As vast amounts of diverse data have been accumulated in public repositories (Athar et al., 2019; Barrett et al., 2013; Tryka et al., 2014), it has become possible to decode relationships and rules that the data contained. For instance, you will see a list of “people you may know” whenever you open the Facebook application on your mobile. People with significant numbers of common acquaintances with you are chosen to be added to the list based on the social network in the Facebook database. Therefore, the social network data relationships appear pretty accurate. Moreover, people check whether a specific English description is grammatically correct by googling the description. Grammatical correctness of the description can be then determined based on how often the particular description was used in the documents, assuming that the frequently used descriptions are grammatically correct.

Numerous scholars are attempting this big data-based approach to foretell optimal therapeutic options for patients with refractory diseases. Consider that you have gathered the following data for 1 million patients with nonsmall cell lung cancer: 1) electronic medical records; 2) lifestyle information (foods, alcohol, smoking, exercise, etc.); 3) DNA mutations; 4) levels of cancer-related mRNAs, proteins, metabolites, and posttranslational modifications in lung tissue, ascites, blood, and urine samples; and 5) image data from magnetic resonance imaging, computed tomography, and ultrasonic measurement. You then deposited all these data to a database with exploration and search tools. Patients with advanced nonsmall cell lung cancer for whom an optimal therapeutic option could not be determined are then searched against this database. According to the medical, clinical, molecular, and image data of the database, the search will result in the top 100 patients with the most similar characteristics. Finally, an optimal therapeutic option can be determined as the one that demonstrated the best prognosis among therapeutic options employed for the top 100 patients, assuming that the chosen therapeutic option would work best because it worked well for similar patients. Numerous industrial and medical sectors begin to employ this big data-based precision medicine platform.

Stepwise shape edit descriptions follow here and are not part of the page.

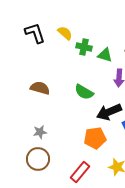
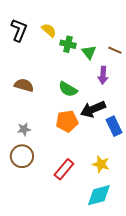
black L-shape: (35, 33) -> (19, 30), turned 40
green triangle: (105, 55) -> (89, 52), turned 35
orange pentagon: (95, 138) -> (67, 121), moved

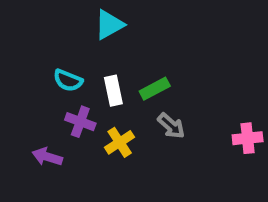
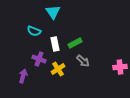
cyan triangle: (109, 25) -> (53, 12), turned -35
cyan semicircle: (68, 80) -> (34, 31), moved
purple arrow: (47, 157) -> (23, 76), turned 88

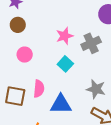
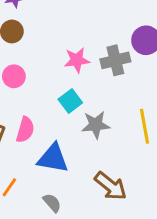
gray cross: (91, 43) -> (115, 60), moved
gray star: (96, 89) -> (96, 125), moved, turned -30

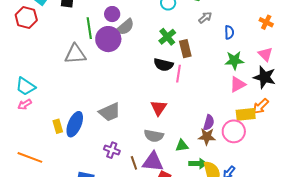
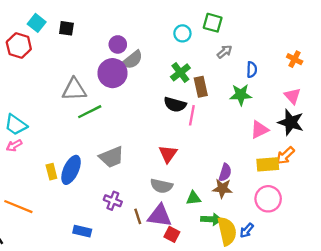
green line: (89, 28) -> (90, 112), moved, turned 70
green star: (234, 60) -> (241, 95), moved
pink circle: (234, 131) -> (268, 199), moved

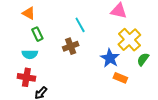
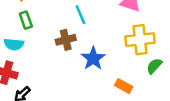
yellow cross: (129, 40) -> (140, 40), turned 30
blue star: (110, 58) -> (93, 58), moved

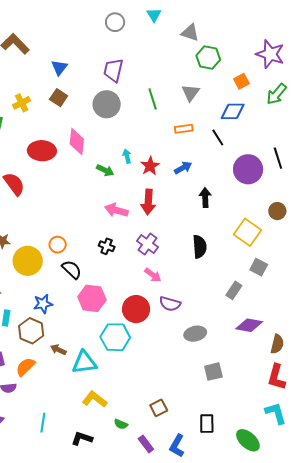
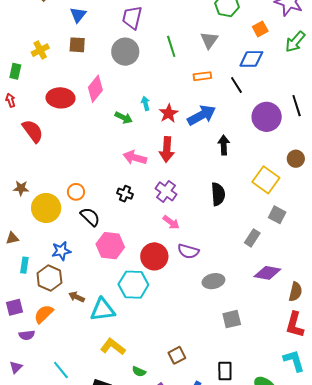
brown square: (59, 98) -> (77, 45), turned -30
pink diamond: (77, 141) -> (95, 89), turned 32
blue arrow: (183, 168) -> (202, 115), size x1.6
cyan line: (43, 423) -> (61, 370), turned -48

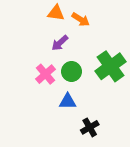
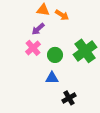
purple arrow: (60, 43) -> (38, 29), moved
pink cross: (46, 74) -> (33, 48), moved

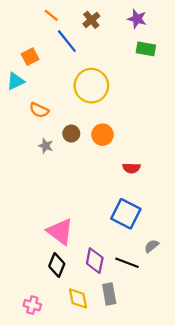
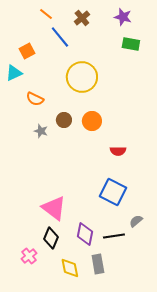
black line: (127, 263) -> (114, 236), turned -30
pink cross: (32, 305) -> (29, 256), moved, turned 35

Although this platform sounds promising, it also has several issues that should be addressed prior to its application in clinical settings. Similar to Google that does not explain why an English description is correct or incorrect when you check the grammar of the description using Google, this approach does not explain why the therapeutic option should work best clinically or mechanistically. Whether the predicted therapeutic option is good or not should be evaluated by clinicians’ experience with and knowledge of the disease. Furthermore, it is unclear how similar top 100 patients should be chosen because the relative importance of the medical, clinical, molecular, and image data is unknown when examining the similarity between patients. Data scientists are currently developing methods to solve these problems to enable the practice of the big data-based precision medicine approach in real clinical settings.

The author has no potential conflicts of interest to disclose.